GIVEN RECORDS:
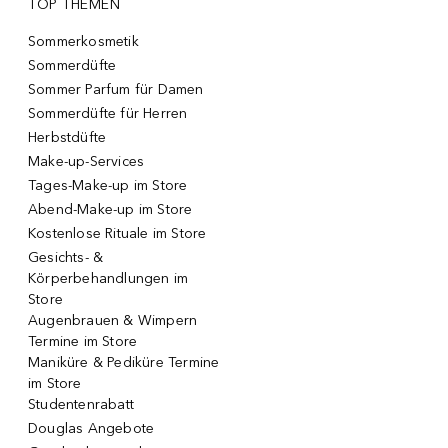
TOP THEMEN
Sommerkosmetik
Sommerdüfte
Sommer Parfum für Damen
Sommerdüfte für Herren
Herbstdüfte
Make-up-Services
Tages-Make-up im Store
Abend-Make-up im Store
Kostenlose Rituale im Store
Gesichts- &
Körperbehandlungen im
Store
Augenbrauen & Wimpern
Termine im Store
Maniküre & Pediküre Termine
im Store
Studentenrabatt
Douglas Angebote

EXERCISE PROMPT: None of the pictures should be reproduced; all other material above must be set down exactly.

YOUR SOLUTION:
TOP THEMEN
Sommerkosmetik
Sommerdüfte
Sommer Parfum für Damen
Sommerdüfte für Herren
Herbstdüfte
Make-up-Services
Tages-Make-up im Store
Abend-Make-up im Store
Kostenlose Rituale im Store
Gesichts- &
Körperbehandlungen im
Store
Augenbrauen & Wimpern
Termine im Store
Maniküre & Pediküre Termine
im Store
Studentenrabatt
Douglas Angebote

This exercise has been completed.